- Problem details: Filter the listing below for "have" and report every line that has it.

⟨

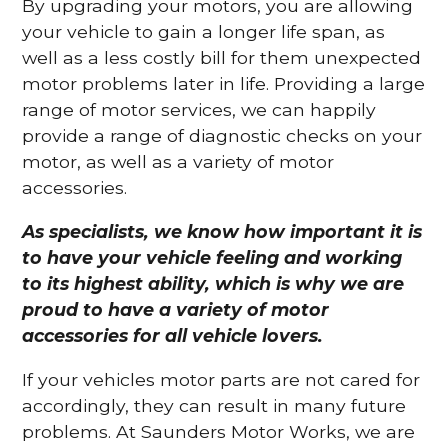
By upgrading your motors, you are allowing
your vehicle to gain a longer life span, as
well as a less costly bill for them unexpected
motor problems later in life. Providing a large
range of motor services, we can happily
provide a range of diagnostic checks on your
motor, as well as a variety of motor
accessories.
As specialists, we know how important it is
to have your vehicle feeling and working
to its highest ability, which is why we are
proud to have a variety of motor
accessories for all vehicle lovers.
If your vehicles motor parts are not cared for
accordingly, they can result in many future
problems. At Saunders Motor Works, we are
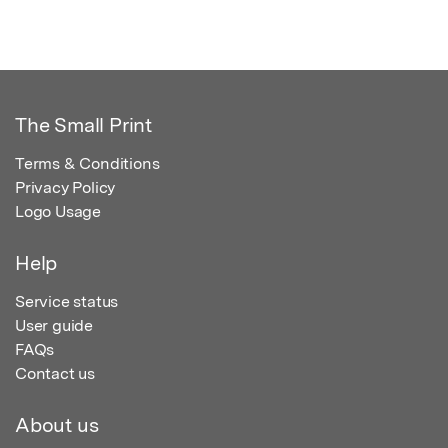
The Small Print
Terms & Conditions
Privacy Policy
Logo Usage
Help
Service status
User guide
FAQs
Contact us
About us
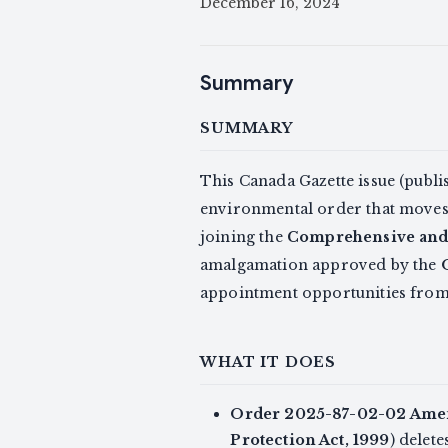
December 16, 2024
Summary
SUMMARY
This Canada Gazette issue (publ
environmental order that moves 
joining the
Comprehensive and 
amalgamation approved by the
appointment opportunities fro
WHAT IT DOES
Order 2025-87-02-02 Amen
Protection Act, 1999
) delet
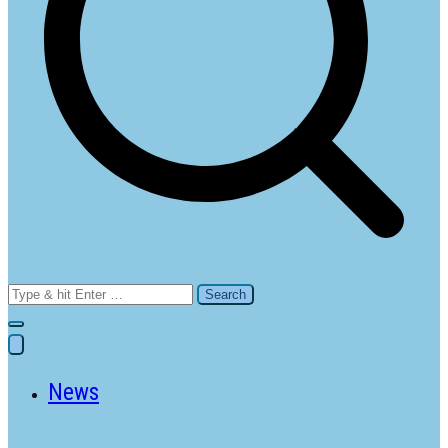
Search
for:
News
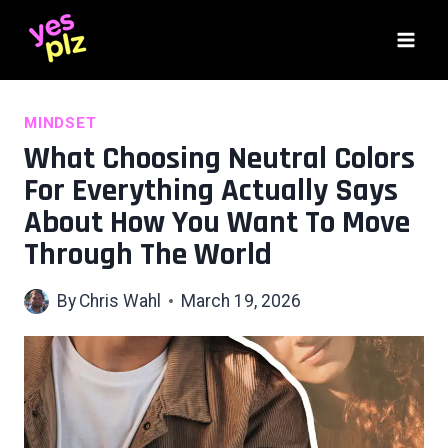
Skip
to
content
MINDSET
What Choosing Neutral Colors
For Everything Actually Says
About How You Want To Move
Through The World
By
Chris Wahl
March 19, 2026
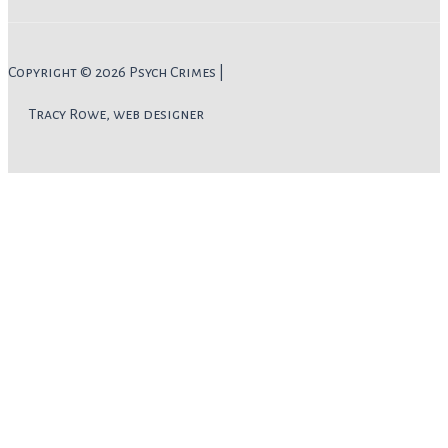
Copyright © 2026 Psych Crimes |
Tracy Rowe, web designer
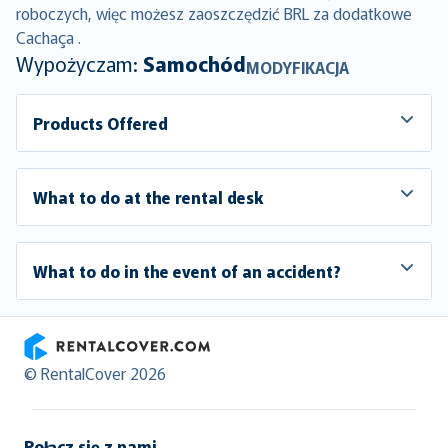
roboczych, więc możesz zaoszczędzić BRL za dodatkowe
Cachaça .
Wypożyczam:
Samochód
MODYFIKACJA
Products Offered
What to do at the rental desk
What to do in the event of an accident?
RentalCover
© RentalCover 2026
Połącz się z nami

⟩

- Response box:
to have your vehicle feeling and working
proud to have a variety of motor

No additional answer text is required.